Data section:
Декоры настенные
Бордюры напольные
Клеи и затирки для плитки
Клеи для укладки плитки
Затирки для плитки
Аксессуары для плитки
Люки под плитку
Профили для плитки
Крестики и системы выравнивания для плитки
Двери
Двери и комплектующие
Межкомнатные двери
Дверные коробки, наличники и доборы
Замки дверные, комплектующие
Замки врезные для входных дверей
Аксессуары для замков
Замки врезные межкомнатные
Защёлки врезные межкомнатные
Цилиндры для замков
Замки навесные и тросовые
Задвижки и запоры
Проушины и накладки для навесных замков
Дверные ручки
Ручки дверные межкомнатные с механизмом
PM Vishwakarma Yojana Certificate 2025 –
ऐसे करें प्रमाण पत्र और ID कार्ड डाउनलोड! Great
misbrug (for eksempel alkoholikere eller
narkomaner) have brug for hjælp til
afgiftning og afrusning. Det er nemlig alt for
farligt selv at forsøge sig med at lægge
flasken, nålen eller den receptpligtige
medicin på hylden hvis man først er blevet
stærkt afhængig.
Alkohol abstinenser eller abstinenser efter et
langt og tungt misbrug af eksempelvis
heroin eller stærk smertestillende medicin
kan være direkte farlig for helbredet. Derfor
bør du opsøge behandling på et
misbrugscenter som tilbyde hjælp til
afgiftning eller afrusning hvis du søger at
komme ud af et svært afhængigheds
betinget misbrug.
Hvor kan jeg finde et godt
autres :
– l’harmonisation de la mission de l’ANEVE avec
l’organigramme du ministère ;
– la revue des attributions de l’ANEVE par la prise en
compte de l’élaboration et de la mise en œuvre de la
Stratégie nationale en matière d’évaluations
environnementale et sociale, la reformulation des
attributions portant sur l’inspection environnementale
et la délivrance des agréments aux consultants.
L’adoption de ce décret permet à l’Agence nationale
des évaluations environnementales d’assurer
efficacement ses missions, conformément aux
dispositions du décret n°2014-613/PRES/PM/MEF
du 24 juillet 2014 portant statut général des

Aim of the exercise:
Give all the lines above again, exactly.

Response to the exercise:
Декоры настенные
Бордюры напольные
Клеи и затирки для плитки
Клеи для укладки плитки
Затирки для плитки
Аксессуары для плитки
Люки под плитку
Профили для плитки
Крестики и системы выравнивания для плитки
Двери
Двери и комплектующие
Межкомнатные двери
Дверные коробки, наличники и доборы
Замки дверные, комплектующие
Замки врезные для входных дверей
Аксессуары для замков
Замки врезные межкомнатные
Защёлки врезные межкомнатные
Цилиндры для замков
Замки навесные и тросовые
Задвижки и запоры
Проушины и накладки для навесных замков
Дверные ручки
Ручки дверные межкомнатные с механизмом
PM Vishwakarma Yojana Certificate 2025 –
ऐसे करें प्रमाण पत्र और ID कार्ड डाउनलोड! Great
misbrug (for eksempel alkoholikere eller
narkomaner) have brug for hjælp til
afgiftning og afrusning. Det er nemlig alt for
farligt selv at forsøge sig med at lægge
flasken, nålen eller den receptpligtige
medicin på hylden hvis man først er blevet
stærkt afhængig.
Alkohol abstinenser eller abstinenser efter et
langt og tungt misbrug af eksempelvis
heroin eller stærk smertestillende medicin
kan være direkte farlig for helbredet. Derfor
bør du opsøge behandling på et
misbrugscenter som tilbyde hjælp til
afgiftning eller afrusning hvis du søger at
komme ud af et svært afhængigheds
betinget misbrug.
Hvor kan jeg finde et godt
autres :
– l’harmonisation de la mission de l’ANEVE avec
l’organigramme du ministère ;
– la revue des attributions de l’ANEVE par la prise en
compte de l’élaboration et de la mise en œuvre de la
Stratégie nationale en matière d’évaluations
environnementale et sociale, la reformulation des
attributions portant sur l’inspection environnementale
et la délivrance des agréments aux consultants.
L’adoption de ce décret permet à l’Agence nationale
des évaluations environnementales d’assurer
efficacement ses missions, conformément aux
dispositions du décret n°2014-613/PRES/PM/MEF
du 24 juillet 2014 portant statut général des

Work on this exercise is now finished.